Nel caso esaminato dalla Commissione Tributaria Regionale, l’Agenzia delle Entrate aveva riqualificato operata dall’Agenzia delle Entrate in base ad una lettura in chiave antielusiva dell’art. 20 del Testo Unico dell’Imposta di Registro (DPR 131/1986, di seguito anche “TUR”). L’art. 20 dispone che l’imposta di registro sia “applicata seconda la intrinseca natura e gli effetti giuridici degli atti presenti alla registrazione, anche se non vi corrisponda il titolo o la forma apparente“. Nella ricostruzione dell’Ufficio, con la cessione totalitaria delle quote societarie, il contribuente avrebbe inteso in realtà trasferire il complesso aziendale di proprietà della società ceduta, con l’evidente intento di applicare la tassazione indiretta in misura fissa e non proporzionale.

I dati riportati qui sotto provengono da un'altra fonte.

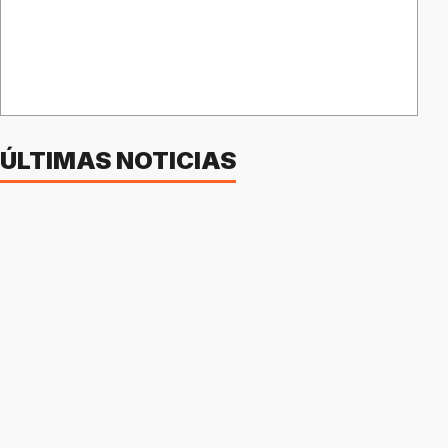
ÚLTIMAS NOTICIAS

I Giudici di secondo grado hanno tuttavia ritenuto, in primo luogo, che le due operazioni (cessione di quote e cessione di immobile) abbiano effetti giuridici, contabili, gestionali e fiscali assai diversi, anche e non solo in termini di responsabilità delle parti. La riqualificazione operata dall’Ufficio, dunque, è andata oltre il potere dell’Ufficio sancito dall’art. 20 del TUR di riqualificare un atto presentato alla registrazione in virtù dei reali effetti giuridici che lo stesso intenderebbe raggiungere. La riqualificazione dell’Agenzia delle Entrate, andando a sindacare la natura delle ragioni economiche sottese all’operazione stessa, arriva a snaturare la reale volontà delle parti, e merita quindi censura.

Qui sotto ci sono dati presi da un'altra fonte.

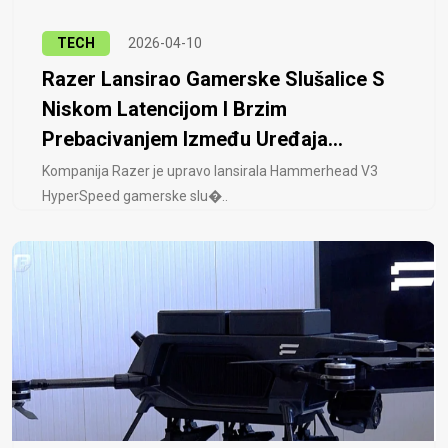
TECH
2026-04-10
Razer Lansirao Gamerske Slušalice S
Niskom Latencijom I Brzim
Prebacivanjem Između Uređaja...
Kompanija Razer je upravo lansirala Hammerhead V3
HyperSpeed ​​gamerske slu�..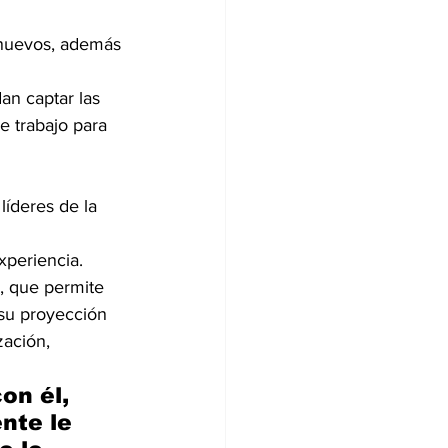
 nuevos, además 
 trabajo para 
líderes de la 
xperiencia.
e, que permite 
 su proyección 
zación, 
on él, 
nte le 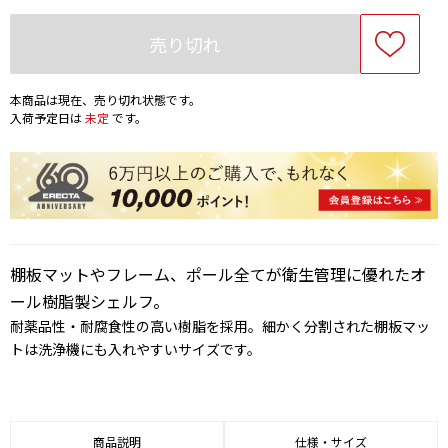
売り切れ
本商品は現在、売り切れ状態です。
入荷予定日は
未定
です。
棚板マットやフレーム、ポール全てが衛生管理に優れたオ
ール樹脂製シェルフ。
耐薬品性・耐腐食性の高い樹脂を採用。細かく分割された棚板マッ
トは洗浄機にも入れやすいサイズです。
商品説明
仕様・サイズ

La Commissione Tributaria ricorda poi che nel nostro ordinamento è stato introdotto l’art. 10-bis dello Statuto del Contribuente, che disciplina l’abuso del diritto e l’elusione fiscale, stabilendo che si configuri abuso del diritto in presenza di (i) una o più operazioni prive di sostanza economica, che (ii) realizzino essenzialmente un vantaggio fiscale indebito. Inoltre, l’art. 10-bis ha espressamente sancito la libertà di scelta del contribuente tra operazioni comportanti un diverso carico fiscale.

Pertanto, se avesse voluto riqualificare come elusiva l’operazione, sarebbe stato onere dell’Agenzia delle Entrate dimostrare l’esistenza di un vantaggio fiscale che costituisse lo scopo predominante dell’operazione. Dimostrazione che nel caso di specie non era stata fornita.

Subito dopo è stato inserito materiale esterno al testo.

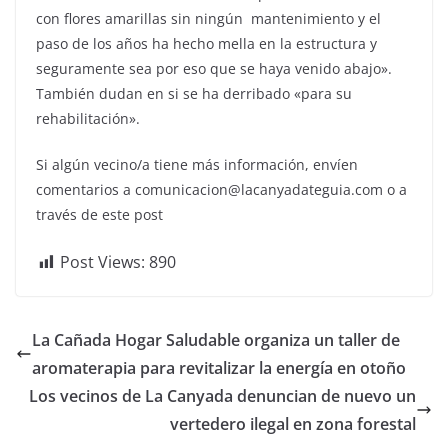
con flores amarillas sin ningún mantenimiento y el
paso de los años ha hecho mella en la estructura y
seguramente sea por eso que se haya venido abajo».
También dudan en si se ha derribado «para su
rehabilitación».
Si algún vecino/a tiene más información, envíen
comentarios a comunicacion@lacanyadateguia.com o a
través de este post
Post Views:
890
La Cañada Hogar Saludable organiza un taller de
aromaterapia para revitalizar la energía en otoño
Los vecinos de La Canyada denuncian de nuevo un
vertedero ilegal en zona forestal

La decisione dei Giudici sardi rappresenta un passo in avanti fondamentale nel chiarire definitivamente il regime tributario delle cessioni totalitarie di società, visto l’incertezza che le contestazioni dell’Agenzia delle Entrate (confermate purtroppo da parte della giurisprudenza, anche di legittimità) stanno seminando tra gli investitori.

Sarebbe importante a questo punto un intervento chiarificatore dell’Agenzia delle Entrate che stabilisca in modo chiaro che le operazioni di cessione totalitarie di quote (ma anche i conferimenti di aziende seguiti da cessione delle partecipazioni) scontano sempre l’imposta di registro in misura fissa, e non le imposte indirette proporzionali. Le ragioni sono molteplici. Innanzitutto che il trattamento fiscale ai fini dell’imposta di registro della cessione di azioni o quote è chiaramente individuato dall’art. 8 della Tabella allegata al TUR nell’applicazione dell’imposta in misura fissa, senza eccezioni anche in caso di cessione totalitarie. Come ben motivato dalla Commissione tributaria regionale di Cagliari, non si può parlare di abuso del diritto dal momento che l’art. 10-bis ha definitivamente sancito la possibilità di libera scelta del contribuente. L’art. 10-bis, anche per la sua collocazione all’interno dello Statuto del Contribuente, si erge a norma generale applicabile anche alle imposte indirette e al registro, togliendo valore all’art. 20 come norma antielusiva per l’imposta di registro. L’art. 20 deve essere interpretato dunque esclusivamente come norma volta a consentire all’Ufficio di individuare gli effetti giuridici degli atti sottoposti alla registrazione, con la conseguenza che l’art. 20 del TUR può essere invocato dall’Ufficio per individuare la natura intrinseca dell’atto, anche considerando atti collegati, ma l’Ufficio non può in alcun modo utilizzarlo per sindacare le scelte economiche del contribuente. E gli effetti giuridici della cessione di partecipazioni sono evidentemente diversi da quelli che si otterrebbero dalla cessione di un immobile (di cui peraltro il cedente della società non è nemmeno proprietario).